Two auxiliary variables (i.e., x1 and x2) were included in the imputation model given their associations with missing data. We also included lagged information for dependent variables up to the previous time point (i.e., lag of 1) in the imputation model.

The number of imputations was set as 5, which is the default number of imputations in the mice() function in MICE package.
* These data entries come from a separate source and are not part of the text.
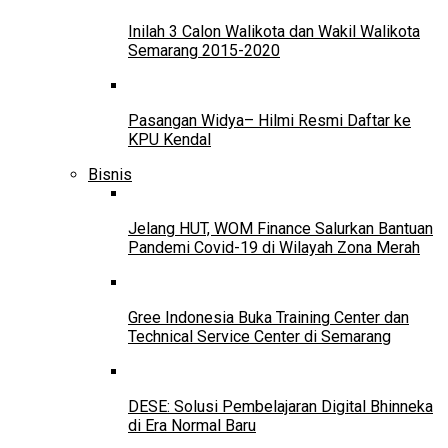
Inilah 3 Calon Walikota dan Wakil Walikota
Semarang 2015-2020
Pasangan Widya– Hilmi Resmi Daftar ke
KPU Kendal
Bisnis
Jelang HUT, WOM Finance Salurkan Bantuan
Pandemi Covid-19 di Wilayah Zona Merah
Gree Indonesia Buka Training Center dan
Technical Service Center di Semarang
DESE: Solusi Pembelajaran Digital Bhinneka
di Era Normal Baru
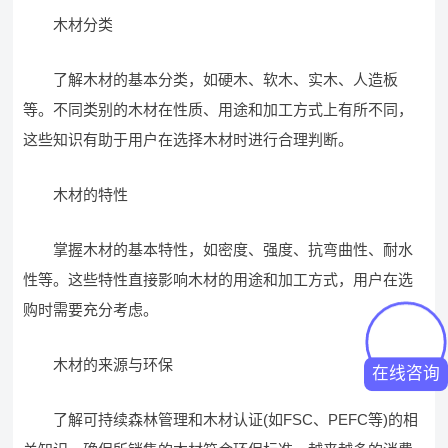
木材分类
了解木材的基本分类，如硬木、软木、实木、人造板
等。不同类别的木材在性质、用途和加工方式上有所不同，
这些知识有助于用户在选择木材时进行合理判断。
木材的特性
掌握木材的基本特性，如密度、强度、抗弯曲性、耐水
性等。这些特性直接影响木材的用途和加工方式，用户在选
购时需要充分考虑。
木材的来源与环保
在线咨询
了解可持续森林管理和木材认证(如FSC、PEFC等)的相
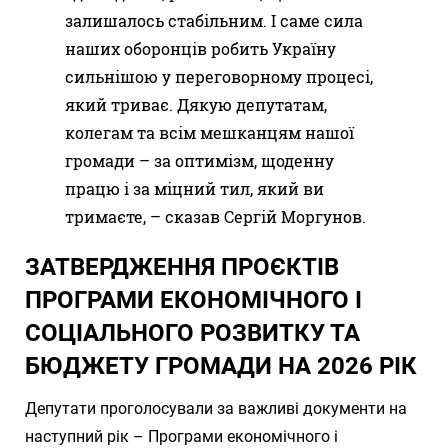
залишалось стабільним. І саме сила
наших оборонців робить Україну
сильнішою у переговорному процесі,
який триває. Дякую депутатам,
колегам та всім мешканцям нашої
громади – за оптимізм, щоденну
працю і за міцний тил, який ви
тримаєте, – сказав Сергій Моргунов.
ЗАТВЕРДЖЕННЯ ПРОЄКТІВ
ПРОГРАМИ ЕКОНОМІЧНОГО І
СОЦІАЛЬНОГО РОЗВИТКУ ТА
БЮДЖЕТУ ГРОМАДИ НА 2026 РІК
Депутати проголосували за важливі документи на
наступний рік – Програми економічного і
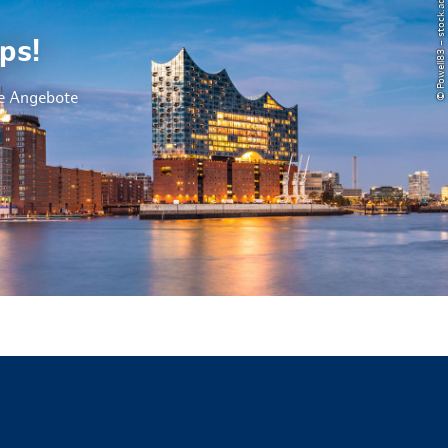
© Powell83 – stock.adobe.com
ps!
le Angebote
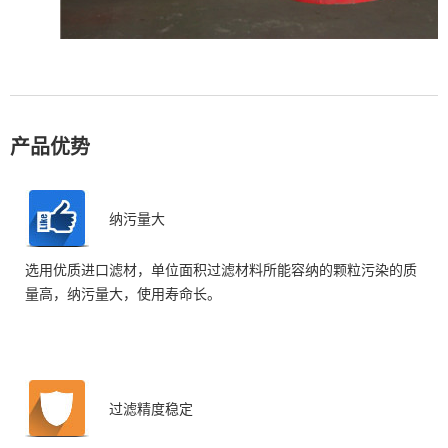
产品优势
纳污量大
选用优质进口滤材，单位面积过滤材料所能容纳的颗粒污染的质
量高，纳污量大，使用寿命长。
过滤精度稳定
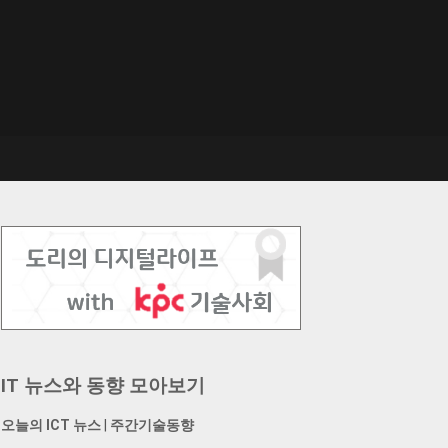
IT 뉴스와 동향 모아보기
오늘의 ICT 뉴스
|
주간기술동향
The number of MCMC iterations in each imputation was set as 10 for the diagnostic purpose.

result <- dynr.mi(model, which.aux=c("x1","x2"), 
  which.lag=c("wp","hp"), lag=1,
  which.lead=NULL, lead=0,
  m=5, iter=10, 
  imp.obs=FALSE, imp.exo=TRUE,
  diag = TRUE, Rhat=1.1,
  conf.level=0.95,
  verbose=FALSE, seed=12345)

5 Compare true parameters to estimated ones

truep <- c(a=0.4, b=-0.3, b1=-0.2, a1=0.3,
           c=0.3, c1=0.3, d=-0.5, d1=-0.4,
           v_wp = 1, c_hw = 0.3, v_hp = 1)
estp <- result$estimation.result[1:11, ]
data.frame(truep, estp)
truep Estimate Std..Error t.value ci.lower ci.upper Pr…t..
a 0.4 0.3860217 0.0105734 36.50869 0.3652956 0.4067477 0
b -0.3 -0.2967944 0.0118591 -25.02674 -0.3200406 -0.2735482 0
b1 -0.2 -0.2060782 0.0106906 -19.27651 -0.2270340 -0.1851224 0
a1 0.3 0.2872139 0.0118920 24.15176 0.2639030 0.3105247 0
c 0.3 0.2972987 0.0186882 15.90838 0.2606661 0.3339312 0
c1 0.3 0.2818793 0.0184995 15.23710 0.2456165 0.3181421 0
d -0.5 -0.4974293 0.0110962 -44.82897 -0.5191800 -0.4756786 0
d1 -0.4 -0.3989903 0.0110657 -36.05641 -0.4206813 -0.3772992 0
v_wp 1.0 1.0463369 0.0188458 55.52100 1.0093953 1.0832784 0
c_hw 0.3 0.3156262 0.0149351 21.13313 0.2863503 0.3449020 0
v_hp 1.0 1.0225720 0.0182833 55.92941 0.9867331 1.0584109 0

With dynr.mi(), we obtained good recovery of parameters of interest.

6 Convergence diagnostic check

#Rhat plot
result$Rhat.plot

From the Rhat plot, we can see that 6 iterations in each imputation would be sufficient to obtain stable imputation results.